When acting under the control of appropriate software or firmware, in some implementations of the invention CPU 761 may be responsible for implementing specific functions associated with the functions of a desired network device. According to some embodiments, CPU 761 accomplishes all these functions under the control of software including an operating system (e.g. Linux, VxWorks, etc.), and any appropriate applications software.
CPU 761 may include one or more processors 763 such as a processor from the Motorola family of microprocessors or the MIPS family of microprocessors. In an alternative embodiment, processor 763 is specially designed hardware for controlling the operations of network device 760. In a specific embodiment, a memory 762 (such as non-volatile RAM and/or ROM) also forms part of CPU 761. However, there are many different ways in which memory could be coupled to the system. Memory block 762 may be used for a variety of purposes such as, for example, caching and/or storing data, programming instructions, etc.

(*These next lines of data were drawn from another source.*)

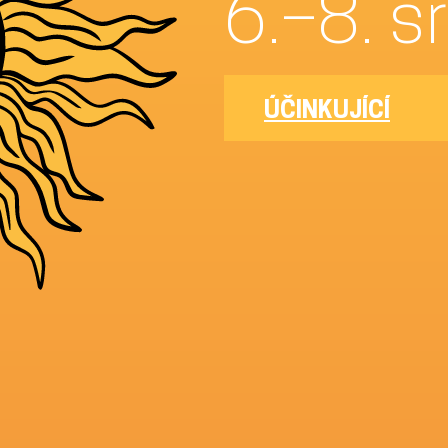
6.
ÚČINKUJÍCÍ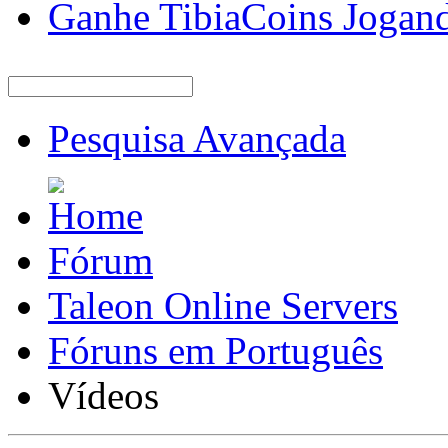
Ganhe TibiaCoins Jogan
Pesquisa Avançada
Fórum
Taleon Online Servers
Fóruns em Português
Vídeos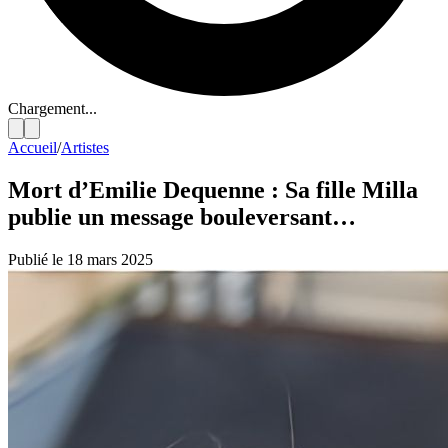
Chargement...
Accueil
/
Artistes
Mort d’Emilie Dequenne : Sa fille Milla
publie un message bouleversant…
Publié le 18 mars 2025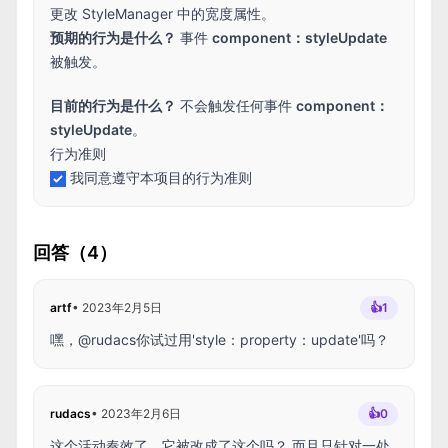
更改 StyleManager 中的宽度属性。
预期的行为是什么？
事件
component：styleUpdate
被触发。
目前的行为是什么？
不会触发任何事件
component：
styleUpdate
。
行为准则
我同意遵守本项目的行为准则
回答（4）
artf
•
2023年2月5日
👍
1
嘿，@rudacs你试过用'style：property：update'吗？
rudacs
•
2023年2月6日
👍
0
这个活动奏效了。它被改成了这个吗？ 而且只针对一处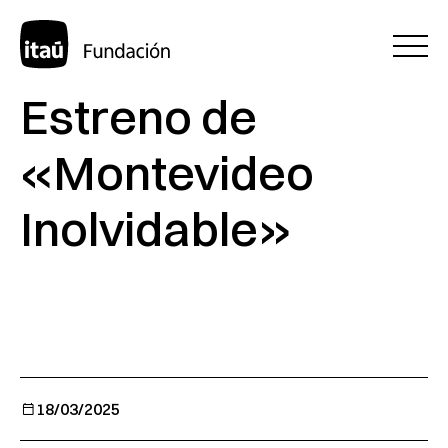
Estreno de
«Montevideo
Inolvidable»
18/03/2025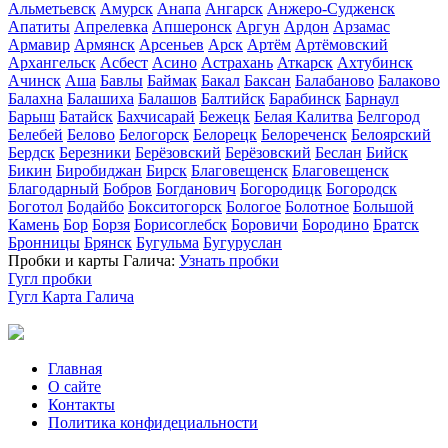
Альметьевск
Амурск
Анапа
Ангарск
Анжеро-Судженск
Апатиты
Апрелевка
Апшеронск
Аргун
Ардон
Арзамас
Армавир
Армянск
Арсеньев
Арск
Артём
Артёмовский
Архангельск
Асбест
Асино
Астрахань
Аткарск
Ахтубинск
Ачинск
Аша
Бавлы
Баймак
Бакал
Баксан
Балабаново
Балаково
Балахна
Балашиха
Балашов
Балтийск
Барабинск
Барнаул
Барыш
Батайск
Бахчисарай
Бежецк
Белая Калитва
Белгород
Белебей
Белово
Белогорск
Белорецк
Белореченск
Белоярский
Бердск
Березники
Берёзовский
Берёзовский
Беслан
Бийск
Бикин
Биробиджан
Бирск
Благовещенск
Благовещенск
Благодарный
Бобров
Богданович
Богородицк
Богородск
Боготол
Бодайбо
Бокситогорск
Бологое
Болотное
Большой
Камень
Бор
Борзя
Борисоглебск
Боровичи
Бородино
Братск
Бронницы
Брянск
Бугульма
Бугуруслан
Пробки и карты Галича:
Узнать пробки
Гугл пробки
Гугл Карта Галича
Главная
О сайте
Контакты
Политика конфидециальности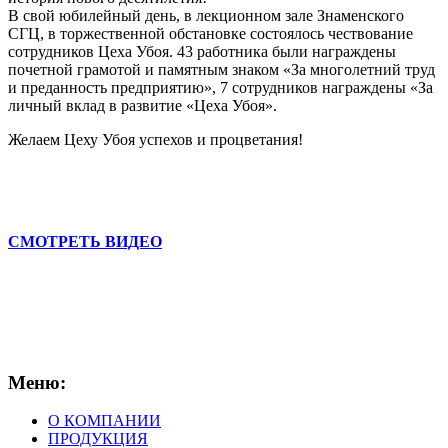
В свой юбилейный день, в лекционном зале Знаменского
СГЦ, в торжественной обстановке состоялось чествование
сотрудников Цеха Убоя. 43 работника были награждены
почетной грамотой и памятным знаком «За многолетний труд
и преданность предприятию», 7 сотрудников награждены «За
личный вклад в развитие «Цеха Убоя».
Желаем Цеху Убоя успехов и процветания!
СМОТРЕТЬ ВИДЕО
Меню:
О КОМПАНИИ
ПРОДУКЦИЯ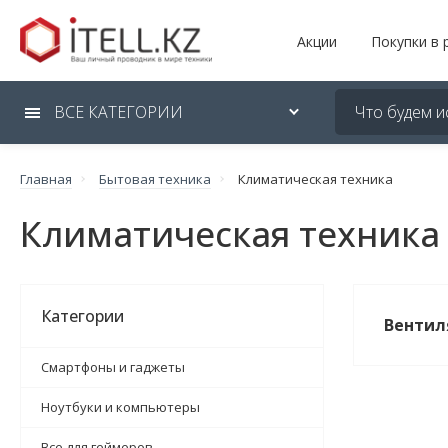
Акции
Покупки в 
ВСЕ КАТЕГОРИИ
Главная
Бытовая техника
Климатическая техника
Климатическая техника
Категории
Вентил
Смартфоны и гаджеты
Ноутбуки и компьютеры
Все для геймеров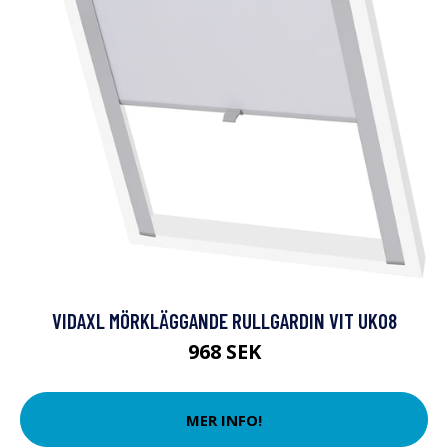
VIDAXL MÖRKLÄGGANDE RULLGARDIN VIT UK08
968 SEK
MER INFO!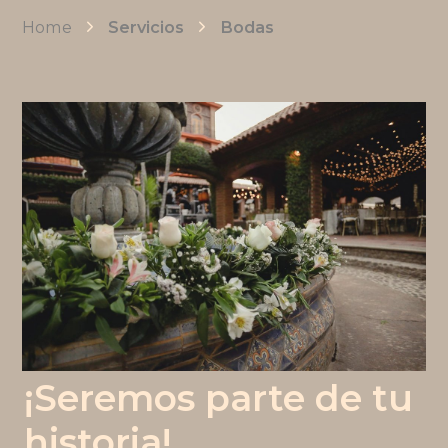
Home
Servicios
Bodas
SABER MÁS
¡Seremos parte de tu
historia!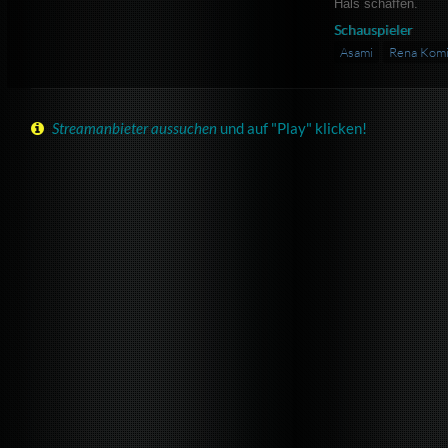
Hals schaffen.
Schauspieler
Asami
Rena Kom
Streamanbieter aussuchen
und auf "Play" klicken!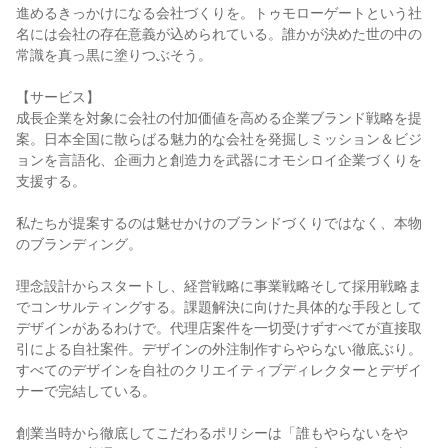
進めるきっかけになる会社づくりを。トゥモローゲートという社
名には会社の存在意義が込められている。誰かが決めた世の中の
常識を真っ黒に塗りつぶそう。
【サービス】
成長企業を対象に会社の付加価値を高める企業ブランド戦略を提
案。日本全国に散らばる魅力的な会社を発掘しミッション＆ビジ
ョンを言語化、企画力と創造力を武器にオモシロイ企業づくりを
支援する。
私たちが提案するのは魅せかけのブランドづくりではなく、本物
のブランディング。
理念設計からスタートし、経営戦略に事業戦略そして採用戦略ま
でコンサルティングする。課題解決に向けた具体的な手段として
デザインがあるわけで。代理店案件を一切受けずすべてが直接取
引による自社案件。デザインの外注制作すらやらない徹底ぶり。
すべてのデザインを自社のクリエイティブディレクターとデザイ
ナーで完結している。
創業当時から徹底してこだわるポリシーは「誰もやらないをや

Regardless of network device's configuration, it may employ one or more memories or memory modules (such as, for example, memory block 765) configured to store data, program instructions for the general-purpose network operations and/or other information relating to the functionality of the techniques described herein. The program instructions may control the operation of an operating system and/or one or more applications, for example.
Because such information and program instructions may be employed to implement the systems/methods described herein, the present invention relates to machine-readable media that include program instructions, state information, etc. for performing various operations described herein. Examples of machine-readable media include, but are not limited to, magnetic media such as hard disks, floppy disks, and magnetic tape; optical media such as CD-ROM disks; magneto-optical media; and hardware devices that are specially configured to store and perform program instructions, such as read-only memory devices (ROM) and random access memory (RAM). The invention may also be embodied in a carrier wave traveling over an appropriate medium such as airwaves, optical lines, electric lines, etc. Examples of program instructions include both machine code, such as produced by a compiler, and files containing higher level code that may be executed by the computer using an interpreter.
Although the system shown in
Regardless of network device's configuration, it may employ one or more memories or memory modules configured to store data, program instructions for the general-purpose network operations and/or the inventive techniques described herein. The program instructions may control the operation of an operating system and/or one or more applications, for example.
Although illustrative embodiments and applications of the disclosed embodiments are shown and described herein, many variations and modifications are possible which remain within the concept, scope, and spirit of the disclosed embodiments, and these variations would become clear to those of ordinary skill in the art after perusal of this application. Moreover, the disclosed embodiments need not be performed using the steps described above. Accordingly, the present embodiments are to be considered as illustrative and not restrictive, and the disclosed embodiments are not to be limited to the details given herein, but may be modified within the scope and equivalents of the appended claims.